After understanding the basic concepts, we began to write the first scrapy crawler.

Start with a new crawler project scrapy startproject xxx (project name)

This crawler simply crawls the title and author of a novel website.

We have now created the Crawler Project book now to edit his configuration

Level Two book directory these are the configuration files described above, before modifying these

We now create a start.py in the first level book directory to use for scrapy crawlers in the IDE

The face runs. Write the following code inside the file.

The first two parameters are fixed, and the third parameter is the name of your spider.

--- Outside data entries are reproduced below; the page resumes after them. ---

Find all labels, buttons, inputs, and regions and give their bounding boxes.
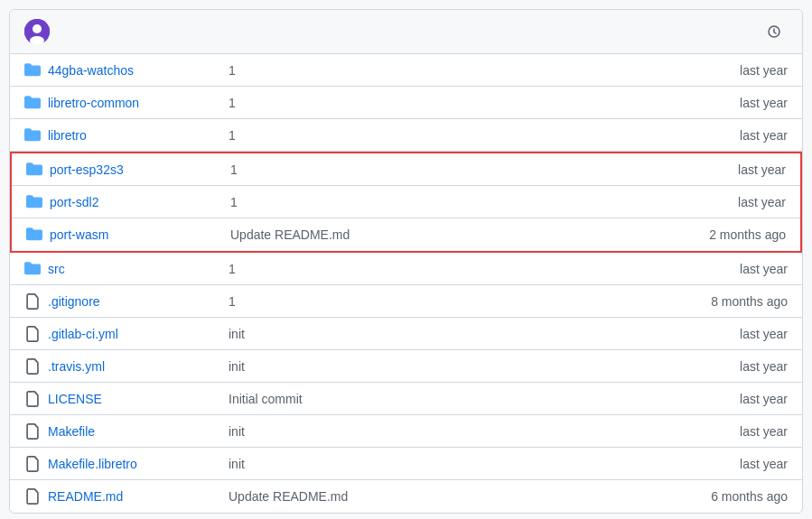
file-row-gitignore: .gitignore18 months ago — [10, 285, 802, 318]
commit-time: last year — [697, 327, 788, 341]
file-name[interactable]: port-wasm — [50, 227, 212, 242]
file-row-port-wasm: port-wasmUpdate README.md2 months ago — [12, 218, 800, 251]
file-row-makefile: Makefileinitlast year — [10, 415, 802, 448]
repository-browser: 44gba-watchos1last year libretro-common1… — [9, 9, 803, 514]
file-name[interactable]: LICENSE — [48, 392, 210, 406]
file-row-libretro-common: libretro-common1last year — [10, 87, 802, 119]
file-row-src: src1last year — [10, 253, 802, 285]
commit-time: last year — [697, 63, 788, 78]
commit-msg: 1 — [210, 96, 697, 110]
file-name[interactable]: libretro — [48, 128, 210, 143]
file-name[interactable]: Makefile.libretro — [48, 457, 210, 471]
commit-msg: init — [210, 457, 697, 471]
avatar — [24, 19, 50, 44]
file-row-makefile-libretro: Makefile.libretroinitlast year — [10, 448, 802, 480]
commit-msg: Initial commit — [210, 392, 697, 406]
file-icon — [24, 326, 41, 342]
commit-msg: init — [210, 424, 697, 439]
file-row-libretro: libretro1last year — [10, 119, 802, 152]
folder-icon — [26, 162, 42, 178]
highlighted-group: port-esp32s31last year port-sdl21last ye… — [10, 152, 802, 253]
commit-msg: init — [210, 359, 697, 374]
file-name[interactable]: .gitignore — [48, 294, 210, 309]
file-name[interactable]: libretro-common — [48, 96, 210, 110]
commit-time: last year — [695, 195, 786, 209]
commit-time: last year — [695, 162, 786, 177]
commit-msg: 1 — [210, 262, 697, 276]
file-name[interactable]: .gitlab-ci.yml — [48, 327, 210, 341]
file-row-travis: .travis.ymlinitlast year — [10, 350, 802, 383]
file-name[interactable]: Makefile — [48, 424, 210, 439]
file-row-gitlab-ci: .gitlab-ci.ymlinitlast year — [10, 318, 802, 350]
folder-icon — [24, 62, 41, 79]
commit-msg: Update README.md — [212, 227, 695, 242]
commit-meta — [753, 25, 788, 38]
folder-icon — [24, 127, 41, 144]
file-list: 44gba-watchos1last year libretro-common1… — [10, 54, 802, 513]
file-name[interactable]: README.md — [48, 489, 210, 504]
commit-time: last year — [697, 262, 788, 276]
commit-msg: Update README.md — [210, 489, 697, 504]
svg-point-1 — [33, 24, 42, 33]
file-icon — [24, 358, 41, 375]
commit-msg: 1 — [212, 162, 695, 177]
folder-icon — [26, 194, 42, 210]
file-icon — [24, 488, 41, 505]
clock-icon — [768, 25, 780, 38]
file-row-44gba-watchos: 44gba-watchos1last year — [10, 54, 802, 87]
commit-msg: 1 — [212, 195, 695, 209]
file-row-port-sdl2: port-sdl21last year — [12, 186, 800, 218]
commit-time: last year — [697, 359, 788, 374]
commit-time: last year — [697, 128, 788, 143]
commit-time: last year — [697, 424, 788, 439]
file-name[interactable]: port-esp32s3 — [50, 162, 212, 177]
file-name[interactable]: port-sdl2 — [50, 195, 212, 209]
folder-icon — [24, 261, 41, 277]
commit-time: 8 months ago — [697, 294, 788, 309]
file-icon — [24, 293, 41, 310]
file-row-readme-md: README.mdUpdate README.md6 months ago — [10, 480, 802, 513]
file-icon — [24, 391, 41, 407]
file-icon — [24, 456, 41, 472]
commit-time: last year — [697, 457, 788, 471]
folder-icon — [26, 227, 42, 243]
file-icon — [24, 423, 41, 440]
commit-msg: init — [210, 327, 697, 341]
commit-time: last year — [697, 96, 788, 110]
commit-msg: 1 — [210, 128, 697, 143]
commit-msg: 1 — [210, 294, 697, 309]
file-row-port-esp32s3: port-esp32s31last year — [12, 153, 800, 186]
folder-icon — [24, 95, 41, 111]
commit-time: 2 months ago — [695, 227, 786, 242]
commit-time: last year — [697, 392, 788, 406]
file-name[interactable]: 44gba-watchos — [48, 63, 210, 78]
file-row-license: LICENSEInitial commitlast year — [10, 383, 802, 415]
commit-msg: 1 — [210, 63, 697, 78]
commit-header — [10, 10, 802, 54]
file-name[interactable]: .travis.yml — [48, 359, 210, 374]
file-name[interactable]: src — [48, 262, 210, 276]
commit-time: 6 months ago — [697, 489, 788, 504]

Next we'll fill in the fields in items:

Then create the crawler main program in the Spider book.py

We are going to crawl the site for http://book.km.com/

By clicking on the site different kinds of fiction will find the website address is http://book.km.com/+ novel kind of pinyin. html

Through this we'll write the contents of the Read page

After we get this, we use the parse function to parse the retrieved Web page and extract the required information.

Page analysis extract data is through the BeautifulSoup library, here is a little bit. Own analysis 2333~

The program is written so we're going to store the crawled information and edit the pipelines.py.

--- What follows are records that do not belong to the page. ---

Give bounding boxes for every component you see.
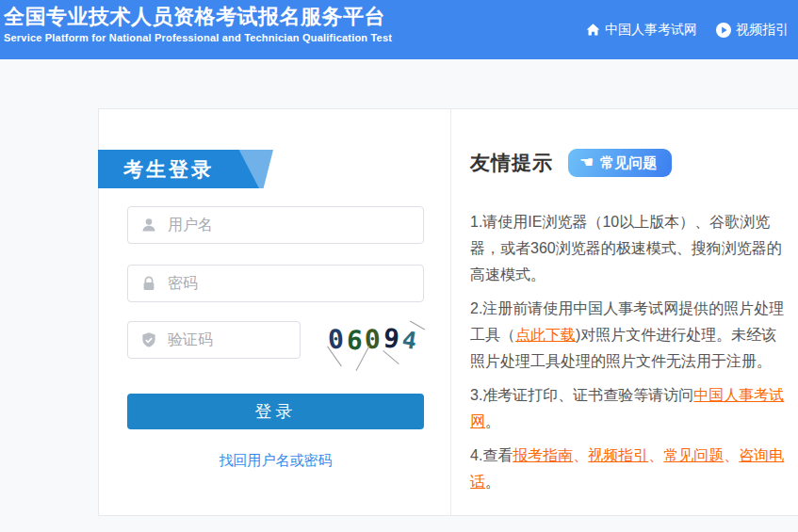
forgot-credentials-link[interactable]: 找回用户名或密码 [220, 452, 333, 468]
pointing-hand-icon: ☚ [579, 154, 594, 170]
username-input[interactable] [127, 206, 424, 244]
faq-button[interactable]: ☚ 常见问题 [568, 149, 672, 177]
login-button[interactable]: 登录 [127, 394, 424, 429]
tips-title: 友情提示 [470, 150, 553, 176]
tip-text: 4.查看 [470, 447, 513, 463]
nav-link-cpta[interactable]: 中国人事考试网 [586, 22, 697, 39]
tips-panel: 友情提示 ☚ 常见问题 1.请使用IE浏览器（10以上版本）、谷歌浏览器，或者3… [451, 109, 798, 515]
main-card: 考生登录 [98, 108, 798, 516]
tip-text: 。 [485, 474, 500, 490]
tips-list: 1.请使用IE浏览器（10以上版本）、谷歌浏览器，或者360浏览器的极速模式、搜… [470, 209, 785, 495]
tip-text: 。 [485, 413, 500, 429]
tip-paragraph: 4.查看报考指南、视频指引、常见问题、咨询电话。 [470, 443, 785, 495]
header-nav: 中国人事考试网 视频指引 [586, 0, 798, 59]
nav-link-label: 视频指引 [736, 22, 789, 39]
faq-button-label: 常见问题 [600, 154, 657, 172]
home-icon [586, 23, 600, 37]
captcha-digits: 06094 [328, 327, 417, 353]
password-input[interactable] [127, 265, 424, 302]
user-icon [140, 217, 157, 237]
tip-text: 、 [724, 447, 739, 463]
nav-link-label: 中国人事考试网 [605, 22, 697, 39]
password-row [127, 265, 424, 302]
tip-paragraph: 2.注册前请使用中国人事考试网提供的照片处理工具（点此下载)对照片文件进行处理。… [470, 296, 785, 375]
captcha-image[interactable]: 06094 [320, 317, 424, 363]
tip-link[interactable]: 常见问题 [663, 447, 724, 463]
site-subtitle: Service Platform for National Profession… [4, 32, 392, 43]
site-branding: 全国专业技术人员资格考试报名服务平台 Service Platform for … [0, 0, 392, 59]
lock-icon [140, 275, 157, 296]
site-header: 全国专业技术人员资格考试报名服务平台 Service Platform for … [0, 0, 798, 59]
play-icon [716, 23, 731, 38]
tip-text: 1.请使用IE浏览器（10以上版本）、谷歌浏览器，或者360浏览器的极速模式、搜… [470, 214, 782, 282]
tip-link[interactable]: 点此下载 [515, 327, 576, 343]
tip-link[interactable]: 视频指引 [588, 447, 648, 463]
login-panel: 考生登录 [99, 109, 451, 515]
captcha-input-wrap [127, 321, 301, 359]
captcha-digit: 4 [400, 328, 418, 356]
nav-link-video-guide[interactable]: 视频指引 [716, 22, 789, 39]
login-panel-ribbon: 考生登录 [99, 150, 372, 188]
login-form: 06094 登录 找回用户名或密码 [99, 188, 450, 470]
tips-header: 友情提示 ☚ 常见问题 [470, 149, 785, 177]
shield-check-icon [140, 331, 157, 352]
username-row [127, 206, 424, 244]
captcha-digit: 9 [383, 325, 400, 352]
tip-link[interactable]: 报考指南 [513, 447, 573, 463]
tip-text: 、 [648, 447, 663, 463]
site-title: 全国专业技术人员资格考试报名服务平台 [4, 6, 392, 28]
login-panel-title: 考生登录 [98, 150, 259, 188]
tip-text: 3.准考证打印、证书查验等请访问 [470, 387, 693, 403]
captcha-row: 06094 [127, 321, 424, 366]
forgot-row: 找回用户名或密码 [127, 452, 424, 470]
tip-paragraph: 3.准考证打印、证书查验等请访问中国人事考试网。 [470, 382, 785, 435]
captcha-digit: 6 [346, 328, 363, 355]
tip-text: 、 [573, 447, 588, 463]
tip-paragraph: 1.请使用IE浏览器（10以上版本）、谷歌浏览器，或者360浏览器的极速模式、搜… [470, 209, 785, 288]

Two storage options available here

1 Save As TXT text

2 Deposit into the database

To make this run successfully we also need to configure the setting.py in the

Item_pipelines = {    ' book.pipelines.xxx ': 300,}
XXX is the class name of the storage method, you want to use what method to store it to the name of the good run results nothing to be expected
This is the first reptile frame. The end of the busy time to continue to improve the crawler after the time to complete the crawler to the content of the novel to climb down the program to share a wave.
A complete code for the book is attached:
Import Scrapy fromBS4 Import BeautifulSoup frombook.items Import BookitemclassBookspider (scrapy. Spider): Name=' Book'#名字 allowed_domains= ['book.km.com'] #包含了spider允许爬取的域名 (domain) (list) Zurl='http://book.km.com/'def start_requests (self): D=['Jushi','Xuanhuan'] #数组里面包含了小说种类这里列举两个有需要可以自己添加 forIinchD: #通过循环遍历 URL=self.zurl+i+'. html'            yieldScrapy. Request (URL, callback=self.parse) def parse (self, Response): IMF=beautifulsoup (Response.text,'lxml') b=imf.find_all ('DL', class_='Info')         forIinchB:bookname=i.a.stringauthor= I.dd.span.stringItem=Bookitem () item['name'] =bookname item['author'] =authoryieldItem

A way of python crawling with salted fish (v): Scrapy Reptile Frame

Contact Us

The content source of this page is from Internet, which doesn't represent Alibaba Cloud's opinion; products and services mentioned on that page don't have any relationship with Alibaba Cloud. If the content of the page makes you feel confusing, please write us an email, we will handle the problem within 5 days after receiving your email.

If you find any instances of plagiarism from the community, please send an email to: info-contact@alibabacloud.com and provide relevant evidence. A staff member will contact you within 5 working days.

A Free Trial That Lets You Build Big!

Start building with 50+ products and up to 12 months usage for Elastic Compute Service

  • Sales Support

    1 on 1 presale consultation

  • After-Sales Support

    24/7 Technical Support 6 Free Tickets per Quarter Faster Response

  • Alibaba Cloud offers highly flexible support services tailored to meet your exact needs.